ALQTS occurs more frequently than CLQTS. Its causes are summarized in Table 3. Frequently, two or more underlying causes are involved, such as diuretic-induced hypokalemia and concomitant quinidine therapy. Contrary to CLQTS, exogenous catecholamines may be beneficial in ALQTS by shortening the QT interval. The treatment of ALQTS and TdPVT involves treatment of the underlying causes, such as electrolyte and metabolic disturbances [6], correcting iatrogenic factors (in our case, hyperventilation), and withdrawing any potentially responsible drugs, such as quinidine [6]. Use of antiarrhythmic therapy depends on whether the QTc interval is prolonged. Lidocaine can be used in both cases because it shortens the QTc interval [2], but it is inconsistently effective, whereas bretylium is ineffective and probably proarrhythmic [18]. Isoproterenol, by inducing tachycardia [6] and Class Ic antiarrhythmic drugs (mexilene, tocainide) causing a reduction of QTc interval, may also be used [2]. Magnesium sulphate has been used successfully as a first line therapy of TdPVT, even with normal serum magnesium levels [19]. DC cardioversion is indicated with hemodynamic compromise, although arrhythmia tends to recur [5], as was the case of our first patient. In persistent cases, overdrive atrial or ventricular pacing is indicated [18]. The anesthetic management of patients with ALQTS should take into account the correction of the underlying electrolyte disorders and acid-base imbalance, as well as the effects of the anesthetics on the QT interval.

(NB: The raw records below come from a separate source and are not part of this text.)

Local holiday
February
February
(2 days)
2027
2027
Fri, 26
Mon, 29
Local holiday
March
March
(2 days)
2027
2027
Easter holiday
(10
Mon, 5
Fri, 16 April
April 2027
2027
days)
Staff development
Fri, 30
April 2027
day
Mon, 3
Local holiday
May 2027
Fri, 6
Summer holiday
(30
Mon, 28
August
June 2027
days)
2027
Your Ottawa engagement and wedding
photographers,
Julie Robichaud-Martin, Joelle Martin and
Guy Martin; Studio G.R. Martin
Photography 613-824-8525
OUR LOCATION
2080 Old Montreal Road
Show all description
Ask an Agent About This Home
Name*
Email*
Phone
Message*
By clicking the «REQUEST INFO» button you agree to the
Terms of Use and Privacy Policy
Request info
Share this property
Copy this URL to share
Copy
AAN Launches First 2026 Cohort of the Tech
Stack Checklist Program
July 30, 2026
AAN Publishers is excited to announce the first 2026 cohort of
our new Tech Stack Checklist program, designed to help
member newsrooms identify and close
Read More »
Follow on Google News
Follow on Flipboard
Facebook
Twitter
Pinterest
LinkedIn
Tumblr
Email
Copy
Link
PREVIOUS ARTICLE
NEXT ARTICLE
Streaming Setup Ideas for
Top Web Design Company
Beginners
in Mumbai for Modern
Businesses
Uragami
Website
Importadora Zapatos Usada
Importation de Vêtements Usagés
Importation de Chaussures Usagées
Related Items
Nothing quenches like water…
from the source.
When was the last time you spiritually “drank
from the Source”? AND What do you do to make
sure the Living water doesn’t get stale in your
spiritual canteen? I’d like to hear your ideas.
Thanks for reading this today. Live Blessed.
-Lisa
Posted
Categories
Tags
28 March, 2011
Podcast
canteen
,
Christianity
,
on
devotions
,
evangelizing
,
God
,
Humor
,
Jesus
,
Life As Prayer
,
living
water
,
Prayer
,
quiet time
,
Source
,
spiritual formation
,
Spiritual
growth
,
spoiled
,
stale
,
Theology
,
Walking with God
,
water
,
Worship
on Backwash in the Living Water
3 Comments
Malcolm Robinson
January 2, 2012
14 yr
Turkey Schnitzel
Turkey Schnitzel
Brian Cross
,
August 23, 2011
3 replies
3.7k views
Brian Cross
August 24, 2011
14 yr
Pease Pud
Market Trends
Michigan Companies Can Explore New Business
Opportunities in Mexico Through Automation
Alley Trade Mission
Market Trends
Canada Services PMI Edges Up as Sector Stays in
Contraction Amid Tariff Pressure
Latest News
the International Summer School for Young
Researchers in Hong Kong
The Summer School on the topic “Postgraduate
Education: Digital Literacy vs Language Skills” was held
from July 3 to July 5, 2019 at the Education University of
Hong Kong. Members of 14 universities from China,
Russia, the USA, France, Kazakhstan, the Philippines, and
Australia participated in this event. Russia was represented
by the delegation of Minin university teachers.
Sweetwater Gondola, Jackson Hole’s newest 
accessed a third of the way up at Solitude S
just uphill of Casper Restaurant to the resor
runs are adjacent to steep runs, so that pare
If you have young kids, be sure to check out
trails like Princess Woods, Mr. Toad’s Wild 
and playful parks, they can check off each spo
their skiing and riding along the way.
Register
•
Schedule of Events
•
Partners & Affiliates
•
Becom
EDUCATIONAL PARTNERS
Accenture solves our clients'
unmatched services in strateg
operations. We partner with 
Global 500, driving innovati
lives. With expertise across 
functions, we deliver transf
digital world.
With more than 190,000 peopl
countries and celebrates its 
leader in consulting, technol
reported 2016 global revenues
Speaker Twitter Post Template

Schmeling et al. [20] have demonstrated QTc interval prolongation by halothane, isoflurane, and enflurane in humans. Despite this, the authors noted no arrhythmias in their patients. Our second patient received isoflurane; therefore some contribution of this drug in inducing prolonged QTc interval and TdPVT cannot be excluded. Thiopental and propofol have been reported to prolong the QT interval in normal patients [21]. Although succinylcholine has been implicated as a cause of TdPVT [19], in our patients TdPVT occurred when the drug's effect had evidently worn off.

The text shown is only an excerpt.